History of changes with limits to `docker.service`

Looking at history of docker.service (also summed up well by @thaJeztah in Oct 2022 here):

May 2021: LimitNOFILE=infinity + LimitNPROC=infinity brought back into docker.service to sync with Docker CE's equivalent config.
- This PR was a merge commit of this one from Sep 2018 (commit history interleaved ranges from 2017-2021).
- As the PR main diff shows, LimitNPROC=infinity was already added, and LimitNOFILE=1048576 was changed to infinity by the PR merge (initially confused since I'm using git blame on the master branch).
July 2016: LimitNOFILE=infinity changed to LimitNOFILE=1048576 (this number is 2^20).
- Discussion references a 2009 StackOverflow answer about infinity being capped to 2^20 in a specific distro release / kernel. On some systems today, that ceiling can be 1024 times higher (2^30 == 1073741816, over 1 billion).
July 2016: LimitNOFILE and LimitNPROC changed from 1048576 to infinity.
- This PR reverted the LimitNOFILE change shortly after as described above.
March 2014: Original LimitNOFILE + LimitNPROC added with 1048576.
- Linked PR comment mentions that this 2^20 value is already higher than Docker needs:
  
  there's nothing special about 1048576. In fact it's higher than is actually necessary (at the moment). It is however what we've tested with
- It appears it was later changed to infinity to improve CI times where a smaller limit was applied (like this comment about Ubuntu 14.04 adjusting any limit exceeding 2^20 to 2^10?).
- PR also referenced relevant systemd docs (which may have changed since 2014):
  
  LimitNOFILE: Don't use.

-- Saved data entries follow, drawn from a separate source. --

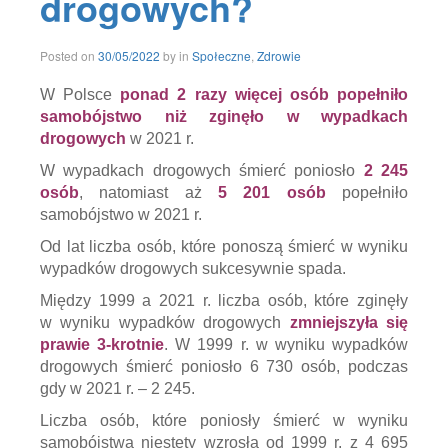
drogowych?
w
Polsce
,
ile
30/05/2022
Posted on
30/05/2022
by
in
Społeczne
,
Zdrowie
osób
popełnia
samobójstwo
,
W Polsce
ponad 2 razy więcej osób popełniło
niepokojące
samobójstwo niż zginęło w wypadkach
dane
,
drogowych
w 2021 r.
policja
,
problem
W wypadkach drogowych śmierć poniosło
2 245
społeczny
,
osób
, natomiast aż
5 201 osób
popełniło
próby
samobójcze
,
samobójstwo w 2021 r.
samobójstwa
,
samobójstwa
Od lat liczba osób, które ponoszą śmierć w wyniku
w
wypadków drogowych sukcesywnie spada.
Polsce
,
stan
Między 1999 a 2021 r. liczba osób, które zginęły
psychiatrii
,
w wyniku wypadków drogowych
zmniejszyła się
statystyki
prawie 3-krotnie
. W 1999 r. w wyniku wypadków
Policji
,
statystyki
drogowych śmierć poniosło 6 730 osób, podczas
policyjne
,
gdy w 2021 r. – 2 245.
więcej
osób
Liczba osób, które poniosły śmierć w wyniku
popełnia
samobójstwa niestety wzrosła od 1999 r. z 4 695
samobójstwo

Be careful when raising the soft limit above 1024, since select(2) cannot function with file descriptors above 1023 on Linux.
  Nowadays, the hard limit defaults to 524288, a very high value compared to historical defaults
  
  Typically applications should increase their soft limit to the hard limit on their own, if they are OK with working with file descriptors above 1023, (i.e. do not use select(2)).
  Note that file descriptors are nowadays accounted like any other form of memory, thus there should not be any need to lower the hard limit.

I've seen a project where hard limit needed to be raised from an Amazon image to roughly 100k, well below the 2^20 hard-coded limit set historically (The AWS team had their own issues with limits being set excessively low instead).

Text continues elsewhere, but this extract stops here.